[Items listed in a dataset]
--
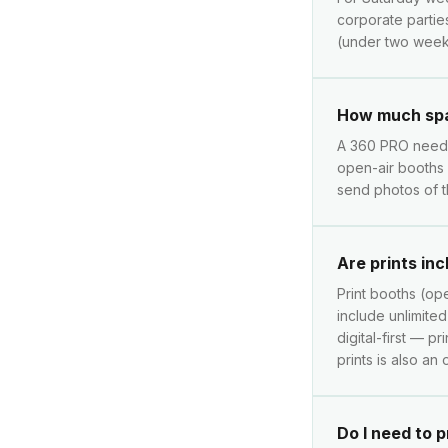
corporate partie
(under two weeks
How much spa
A 360 PRO needs 
open-air booths 
send photos of t
Are prints in
Print booths (ope
include unlimite
digital-first — p
prints is also an
Do I need to 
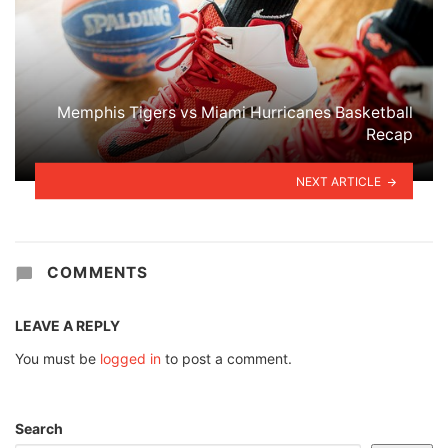
Memphis Tigers vs Miami Hurricanes Basketball
Recap
NEXT ARTICLE
COMMENTS
LEAVE A REPLY
You must be
logged in
to post a comment.
Search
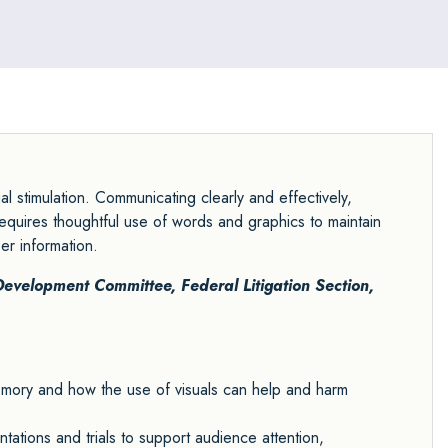
 stimulation. Communicating clearly and effectively,
equires thoughtful use of words and graphics to maintain
er information.
 Development Committee
,
Federal Litigation Section
,
memory and how the use of visuals can help and harm
tations and trials to support audience attention,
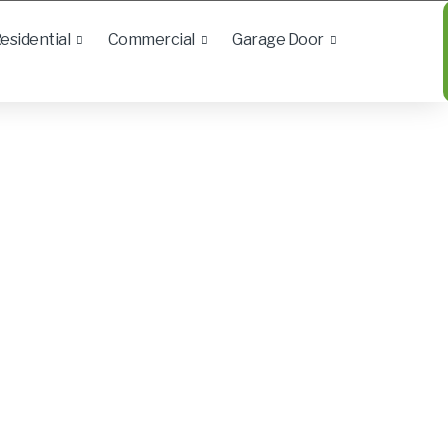
esidential
Commercial
Garage Door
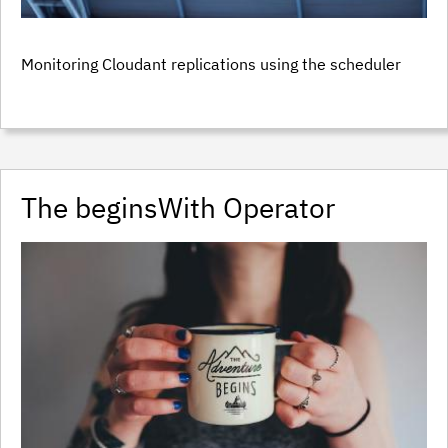
Monitoring Cloudant replications using the scheduler
The beginsWith Operator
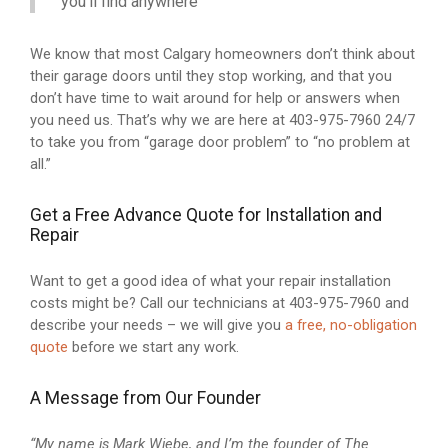
you’ll find anywhere
We know that most Calgary homeowners don’t think about
their garage doors until they stop working, and that you
don’t have time to wait around for help or answers when
you need us. That’s why we are here at 403-975-7960 24/7
to take you from “garage door problem” to “no problem at
all.”
Get a Free Advance Quote for Installation and
Repair
Want to get a good idea of what your repair installation
costs might be? Call our technicians at 403-975-7960 and
describe your needs – we will give you
a free, no-obligation
quote
before we start any work.
A Message from Our Founder
“My name is Mark Wiebe, and I’m the founder of The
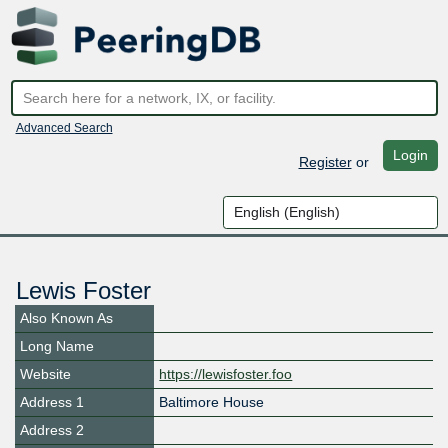
Advanced Search
Login
Register
or
Lewis Foster
Also Known As
Long Name
Website
https://lewisfoster.foo
Address 1
Baltimore House
Address 2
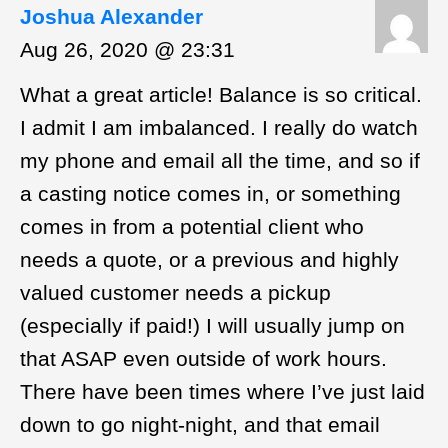
Joshua Alexander
Aug 26, 2020 @ 23:31
What a great article! Balance is so critical.
I admit I am imbalanced. I really do watch
my phone and email all the time, and so if
a casting notice comes in, or something
comes in from a potential client who
needs a quote, or a previous and highly
valued customer needs a pickup
(especially if paid!) I will usually jump on
that ASAP even outside of work hours.
There have been times where I’ve just laid
down to go night-night, and that email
--
* _What you are asked to do_
From the first line to the last, retype the entries above exactly, minus the pictures.

* _Exercise solution_
corporate partie
(under two weeks
How much spa
A 360 PRO needs 
open-air booths 
send photos of t
Are prints in
Print booths (ope
include unlimite
digital-first — p
prints is also an
Do I need to 
Memphis Tigers vs Miami Hurricanes Basketball
Recap
NEXT ARTICLE
COMMENTS
LEAVE A REPLY
You must be
logged in
to post a comment.
Search
 stimulation. Communicating clearly and effectively,
equires thoughtful use of words and graphics to maintain
er information.
 Development Committee
,
Federal Litigation Section
,
memory and how the use of visuals can help and harm
tations and trials to support audience attention,
esidential
Commercial
Garage Door
Monitoring Cloudant replications using the scheduler
The beginsWith Operator
you’ll find anywhere
We know that most Calgary homeowners don’t think about
their garage doors until they stop working, and that you
don’t have time to wait around for help or answers when
you need us. That’s why we are here at 403-975-7960 24/7
to take you from “garage door problem” to “no problem at
all.”
Get a Free Advance Quote for Installation and
Repair
Want to get a good idea of what your repair installation
costs might be? Call our technicians at 403-975-7960 and
describe your needs – we will give you
a free, no-obligation
quote
before we start any work.
A Message from Our Founder
“My name is Mark Wiebe, and I’m the founder of The
Advanced Search
Login
Register
or
Lewis Foster
Also Known As
Long Name
Website
https://lewisfoster.foo
Address 1
Baltimore House
Address 2
Joshua Alexander
Aug 26, 2020 @ 23:31
What a great article! Balance is so critical.
I admit I am imbalanced. I really do watch
my phone and email all the time, and so if
a casting notice comes in, or something
comes in from a potential client who
needs a quote, or a previous and highly
valued customer needs a pickup
(especially if paid!) I will usually jump on
that ASAP even outside of work hours.
There have been times where I’ve just laid
down to go night-night, and that email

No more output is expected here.